CVS Kidney Care is devoted to early identification of kidney disease, targeted patient engagement and ongoing education to slow disease progression, and expansion of kidney transplantation and home dialysis. The company has just begun clinical trials of a home dialysis system it hopes to have on the market by 2021.

“With successful completion of the clinical trial and FDA approval, we plan to also provide a comprehensive home dialysis program,” said Bruce Culleton, MD, Vice President and Chief Medical Officer for CVS Kidney Care.

Culleton said the home dialysis system was just one of “a series of comprehensive solutions focused on improving health and outcomes for people living with kidney diseases and kidney failure” that CVS Kidney Care is beginning to provide, and that the company’s objectives align with the president’s goals.
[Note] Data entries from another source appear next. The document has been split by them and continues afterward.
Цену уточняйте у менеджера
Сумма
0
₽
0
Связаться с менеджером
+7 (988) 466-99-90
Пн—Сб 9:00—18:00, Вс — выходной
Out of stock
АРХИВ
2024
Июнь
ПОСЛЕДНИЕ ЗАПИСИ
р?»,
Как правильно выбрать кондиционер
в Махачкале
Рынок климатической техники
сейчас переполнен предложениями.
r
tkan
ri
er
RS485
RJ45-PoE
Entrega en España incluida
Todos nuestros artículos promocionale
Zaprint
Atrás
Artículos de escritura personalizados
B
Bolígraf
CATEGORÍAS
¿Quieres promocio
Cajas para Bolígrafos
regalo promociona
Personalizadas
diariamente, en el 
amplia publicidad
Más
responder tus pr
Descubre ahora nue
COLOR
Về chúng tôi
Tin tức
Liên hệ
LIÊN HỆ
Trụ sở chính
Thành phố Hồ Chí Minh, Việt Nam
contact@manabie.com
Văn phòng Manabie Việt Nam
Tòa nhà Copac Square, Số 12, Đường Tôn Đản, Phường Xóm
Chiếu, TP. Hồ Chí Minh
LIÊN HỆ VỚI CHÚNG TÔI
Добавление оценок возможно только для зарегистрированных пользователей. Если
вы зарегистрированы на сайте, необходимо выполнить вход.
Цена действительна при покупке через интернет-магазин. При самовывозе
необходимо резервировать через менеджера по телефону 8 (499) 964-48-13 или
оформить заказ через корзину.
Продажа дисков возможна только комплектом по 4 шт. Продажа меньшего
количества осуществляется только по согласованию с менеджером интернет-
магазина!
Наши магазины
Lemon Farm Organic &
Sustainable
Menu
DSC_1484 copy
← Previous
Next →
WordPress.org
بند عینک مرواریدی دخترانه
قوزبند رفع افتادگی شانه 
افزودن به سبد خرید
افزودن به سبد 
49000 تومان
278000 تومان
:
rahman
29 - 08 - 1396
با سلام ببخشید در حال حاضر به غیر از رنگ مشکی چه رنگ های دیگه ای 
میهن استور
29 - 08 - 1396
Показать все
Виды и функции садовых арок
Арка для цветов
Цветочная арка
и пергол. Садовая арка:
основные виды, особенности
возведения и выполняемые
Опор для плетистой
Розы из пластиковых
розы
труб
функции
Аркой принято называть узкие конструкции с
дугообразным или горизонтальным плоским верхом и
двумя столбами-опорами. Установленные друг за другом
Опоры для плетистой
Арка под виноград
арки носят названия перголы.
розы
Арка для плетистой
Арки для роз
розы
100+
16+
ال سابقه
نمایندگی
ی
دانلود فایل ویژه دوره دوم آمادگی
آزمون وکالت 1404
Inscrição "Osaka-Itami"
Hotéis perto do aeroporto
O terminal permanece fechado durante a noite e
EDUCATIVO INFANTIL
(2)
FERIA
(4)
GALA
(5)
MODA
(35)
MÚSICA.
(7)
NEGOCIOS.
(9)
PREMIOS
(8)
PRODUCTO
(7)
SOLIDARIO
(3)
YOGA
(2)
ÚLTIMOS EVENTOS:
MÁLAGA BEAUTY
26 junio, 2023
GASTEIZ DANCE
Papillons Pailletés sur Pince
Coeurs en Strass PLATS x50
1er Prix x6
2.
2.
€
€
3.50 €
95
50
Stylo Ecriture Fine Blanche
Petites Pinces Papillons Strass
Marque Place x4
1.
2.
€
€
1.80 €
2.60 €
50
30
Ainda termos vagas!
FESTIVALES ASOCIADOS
“We have an existing CKD education program available in several markets today. As we expand our CVS Kidney Care programs and services, we will continue to offer all-inclusive education to diagnosed patients, and will soon offer face-to-face, personalized support and therapy education, as well as other proven patient engagement strategies,” Culleton said. “This begins with helping patients better understand the treatment options available to them, as well as educating them on critical factors such as kidney health, diet, comorbidities, and prescription management.”

Whether the goals of the administration’s initiative—particularly getting 80% of new patients transplanted or on home dialysis by 2025—are overly ambitious remains to be seen. Some in the industry are skeptical, but hopeful that the changes will result in at least making progress toward this goal.

“I think this combined transplant/home dialysis goal of 80% is very aspirational,” said DaVita’s Nissenson, noting that countries with high percentages of patients on home dialysis, such as Hong Kong, require patients to use home therapy unless there is a medical reason not to do so. “I think that’s not really practical here. It goes against our core principle of choice. It’s great to aspire to and stimulate people to work toward the goal, yet it will take time.”

Even if the industry can’t reach the 80% goal, Nissenson and others said they believe a substantially greater number of patients can be shifted to home dialysis if both patients and physicians are educated about the value of doing so. When educated early in the progress of their disease, he said, many kidney patients say they would prefer to be treated at home. DaVita’s growth rate in home dialysis is four times that of its in-center dialysis growth.

“We need to make sure we partner with our nephrologists, who are really the people who are driving the clinical care of the patient,” Nissenson said. “I think nephrologists are ready to step up to the plate, but we need to make sure they get sufficient training.”

Fresenius Medical Care’s Maddux said greater competition is sure to emerge as a result of the initiative, but it would ultimately result in better patient care. “I am much in favor of many people contributing to this dialogue,” he said. “The obligation is not just to demonstrate a novel approach to care, but to build that at scale so that everybody gets a chance to benefit from these therapeutic advances.”

“It’s all about the patients and the real epidemic of kidney disease in this country that has not gotten the attention from the public or regulators that it needs,” said Nissenson, “and now this is happening. Finally, the stars are aligning.”